• Exercise goal: Set down, exactly and with no pictures, the line that contains "ntioxidáns hatóanyagai támogatják a szervezet" and all lines after it in the listing.

• Records provided:
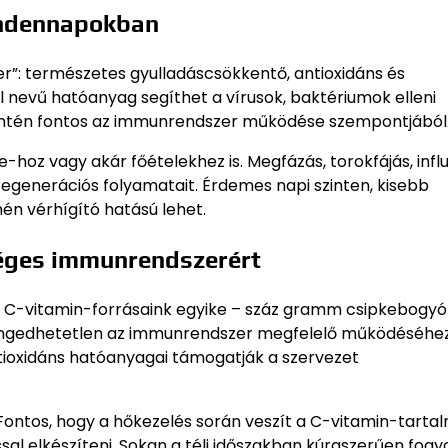
indennapokban
zer”: természetes gyulladáscsökkentő, antioxidáns és
l nevű hatóanyag segíthet a vírusok, baktériumok elleni
 szintén fontos az immunrendszer működése szempontjából
hoz vagy akár főételekhez is. Megfázás, torokfájás, infl
regenerációs folyamatait. Érdemes napi szinten, kisebb
n vérhígító hatású lehet.
éges immunrendszerért
 C-vitamin-forrásaink egyike – száz gramm csipkebogyó
lengedhetetlen az immunrendszer megfelelő működéséhez
ntioxidáns hatóanyagai támogatják a szervezet
 Fontos, hogy a hőkezelés során veszít a C-vitamin-tarta
l elkészíteni. Sokan a téli időszakban kúraszerűen fogya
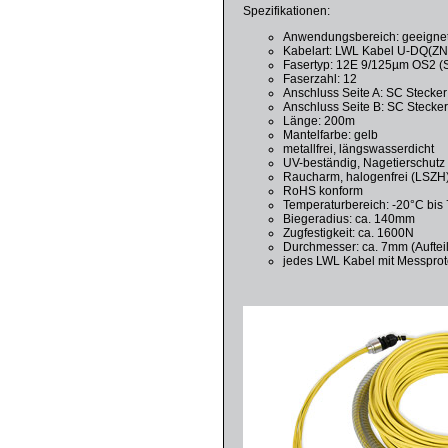
Spezifikationen:
Anwendungsbereich: geeignet
Kabelart: LWL Kabel U-DQ(Z
Fasertyp: 12E 9/125µm OS2 (
Faserzahl: 12
Anschluss Seite A: SC Stecker 
Anschluss Seite B: SC Stecker 
Länge: 200m
Mantelfarbe: gelb
metallfrei, längswasserdicht
UV-beständig, Nagetierschutz
Raucharm, halogenfrei (LSZH
RoHS konform
Temperaturbereich: -20°C bis
Biegeradius: ca. 140mm
Zugfestigkeit: ca. 1600N
Durchmesser: ca. 7mm (Auftei
jedes LWL Kabel mit Messprot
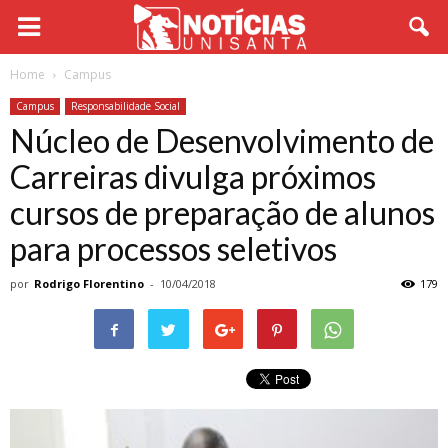
Home
Campus
Campus
Responsabilidade Social
Núcleo de Desenvolvimento de
Carreiras divulga próximos
cursos de preparação de alunos
para processos seletivos
por
Rodrigo Florentino
-
10/04/2018
179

• Your solution:
ntioxidáns hatóanyagai támogatják a szervezet
 Fontos, hogy a hőkezelés során veszít a C-vitamin-tarta
l elkészíteni. Sokan a téli időszakban kúraszerűen fogya
Spezifikationen:
Anwendungsbereich: geeignet
Kabelart: LWL Kabel U-DQ(Z
Fasertyp: 12E 9/125µm OS2 (
Faserzahl: 12
Anschluss Seite A: SC Stecker 
Anschluss Seite B: SC Stecker 
Länge: 200m
Mantelfarbe: gelb
metallfrei, längswasserdicht
UV-beständig, Nagetierschutz
Raucharm, halogenfrei (LSZH
RoHS konform
Temperaturbereich: -20°C bis
Biegeradius: ca. 140mm
Zugfestigkeit: ca. 1600N
Durchmesser: ca. 7mm (Auftei
jedes LWL Kabel mit Messprot
Home
Campus
Campus
Responsabilidade Social
Núcleo de Desenvolvimento de
Carreiras divulga próximos
cursos de preparação de alunos
para processos seletivos
por
Rodrigo Florentino
-
10/04/2018
179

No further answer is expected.